– In the adult fly, the indirect flight muscles, or IFMs, are the fly’s largest muscles spanning the entire thorax. The IFMs orchestrate the characteristic high frequency wing movements in two-winged flies, including Drosophila. Two opposing muscle fiber groups comprise the IFMs.
First, the dorsal longitudinal muscles, or DLMs, are located along the median plane of the thorax above the gut and span from anterior to posterior. Second, the dorsal ventral muscles, or DVMs, span from the top to the bottom of the thorax and are flanked by the TDT, or jump muscle. Both muscle groups are attached to the cuticle.
By about 48 hours after puparium formation, or APF, maturing IFMs can be visually identified with a simple dissection microscope. In the example protocol, we will collect IFMs from pupae older than 48 hours APF for high throughput analysis.
– For IFM dissection after 48 hours APF, use a lightly wetted paint brush to transfer the staged pupae onto a strip of double-sided sticky tape mounted on a microscope slide. Orient the pupae in a line, ventral side down, and anterior toward the bottom of the slide. When all of the pupae have been placed, use forceps to tease apart and open the first pupal case above the anterior spiracles, and gently slide a pair of forceps dorsally toward the posterior, cutting the pupal case as the forceps move.
Free the pupa from the opened case, and immediately transfer the pupa to a drop of PBS on a second microscope slide. When all of the pupae are freed, use fine scissors to cut the abdomen of the pupae away from the thorax and push the abdomens into a separate pile. When all of the thoraxes have been removed, use a piece of tissue paper to remove the majority of the PBS and the pile of abdomens.

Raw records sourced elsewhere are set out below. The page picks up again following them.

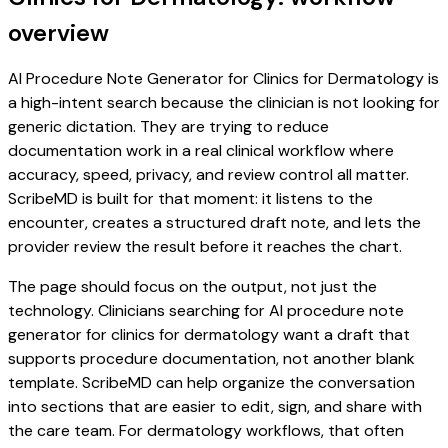
overview
AI Procedure Note Generator for Clinics for Dermatology is
a high-intent search because the clinician is not looking for
generic dictation. They are trying to reduce
documentation work in a real clinical workflow where
accuracy, speed, privacy, and review control all matter.
ScribeMD is built for that moment: it listens to the
encounter, creates a structured draft note, and lets the
provider review the result before it reaches the chart.
The page should focus on the output, not just the
technology. Clinicians searching for AI procedure note
generator for clinics for dermatology want a draft that
supports procedure documentation, not another blank
template. ScribeMD can help organize the conversation
into sections that are easier to edit, sign, and share with
the care team. For dermatology workflows, that often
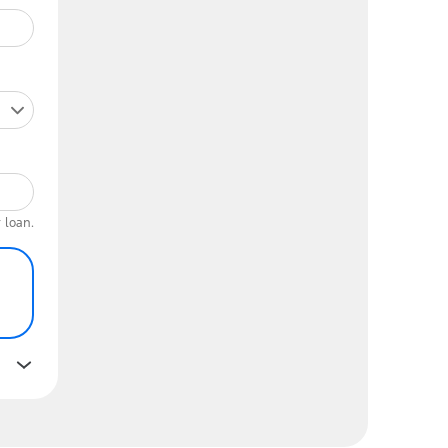
 loan.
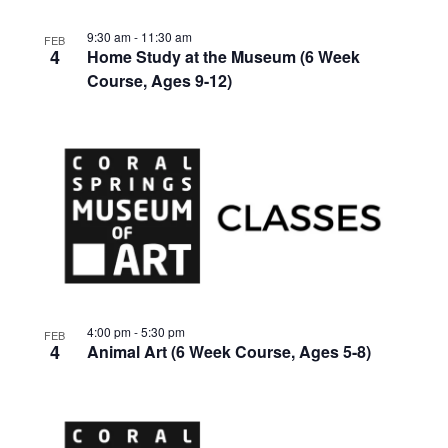
9:30 am
-
11:30 am
FEB
4
Home Study at the Museum (6 Week
Course, Ages 9-12)
4:00 pm
-
5:30 pm
FEB
4
Animal Art (6 Week Course, Ages 5-8)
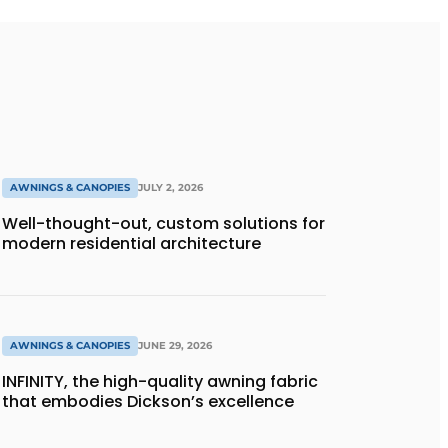
AWNINGS & CANOPIES
JULY 2, 2026
Well-thought-out, custom solutions for
modern residential architecture
AWNINGS & CANOPIES
JUNE 29, 2026
INFINITY, the high-quality awning fabric
that embodies Dickson’s excellence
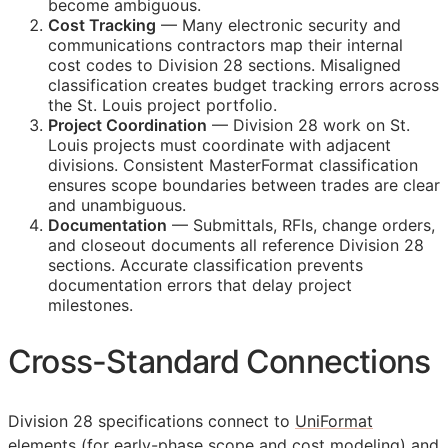
become ambiguous.
Cost Tracking
— Many electronic security and
communications contractors map their internal
cost codes to Division 28 sections. Misaligned
classification creates budget tracking errors across
the St. Louis project portfolio.
Project Coordination
— Division 28 work on St.
Louis projects must coordinate with adjacent
divisions. Consistent MasterFormat classification
ensures scope boundaries between trades are clear
and unambiguous.
Documentation
— Submittals,
RFIs
, change orders,
and closeout documents all reference Division 28
sections. Accurate classification prevents
documentation errors that delay project
milestones.
Cross-Standard Connections
Division 28 specifications connect to
UniFormat
elements (for early-phase scope and cost modeling) and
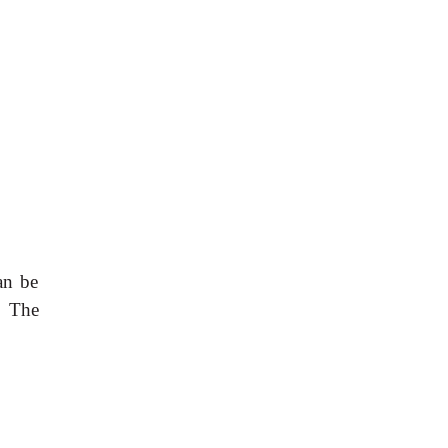
an be
. The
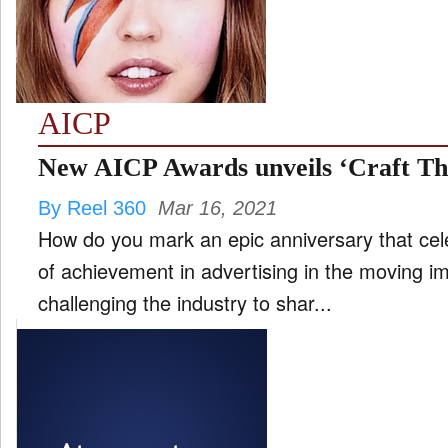
FILM
and
ld
nu
AICP
INTERVIEW
New AICP Awards unveils ‘Craft Th
By Reel 360
Mar 16, 2021
MOVES
How do you mark an epic anniversary that ce
and
ld
of achievement in advertising in the moving i
nu
challenging the industry to shar...
MUSIC
PRODUCTION
and
ld
nu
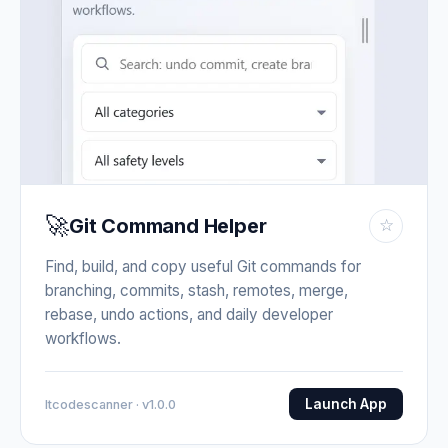
🚀
Git Command Helper
☆
Find, build, and copy useful Git commands for
branching, commits, stash, remotes, merge,
rebase, undo actions, and daily developer
workflows.
Launch App
Itcodescanner · v1.0.0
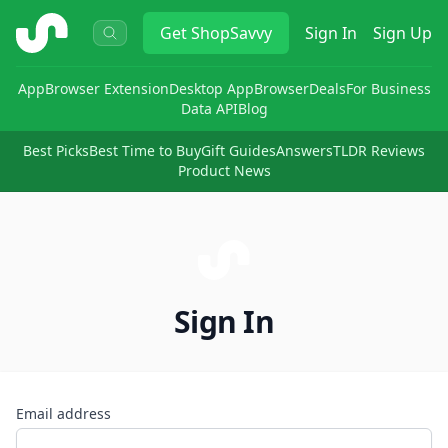
ShopSavvy
Get
ShopSavvy
Sign In
Sign Up
App
Browser Extension
Desktop App
Browser
Deals
For Business
Data API
Blog
Best Picks
Best Time to Buy
Gift Guides
Answers
TLDR Reviews
Product News
Sign In
Email address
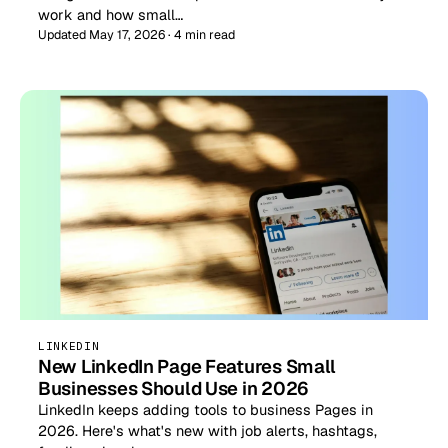
work and how small…
Updated May 17, 2026 · 4 min read
LINKEDIN
New LinkedIn Page Features Small
Businesses Should Use in 2026
LinkedIn keeps adding tools to business Pages in
2026. Here's what's new with job alerts, hashtags,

Add a drop of fresh chilled PBS to the remaining thoraxes before using the scissors to cut from the head along the longitudinal body axis in a single motion to divide the thorax in half. When all of the pupae have been dissected, use the number five forceps to select one of the hemisections and gently insert the tips of one forceps above and below the middle of the IFMs.
Holding the first pair of forceps still, use fine scissors to cut one end of the IFM away from the cuticle and tendons before rotating the pupa 180 degrees to allow the other end of the IFM to be cut free from the cuticle and tendons. Use forceps to transfer the IFM bundle from the thorax to the edge of the PBS bubble using water tension to hold the bundle in place.
Then, push the carcass to the opposite side of the slide and dissect the rest of the IFMs in the same manner. When all of the IFMs have been collected, use the number five forceps to remove any jump muscle or cuticle fragments that may have found their way into the samples. Then, use water tension to gently capture the dissected IFMs between a pair of forceps and place the IFMs in a 1.5 milliliter microcentrifuge tube containing 250 microliters of chilled PBS.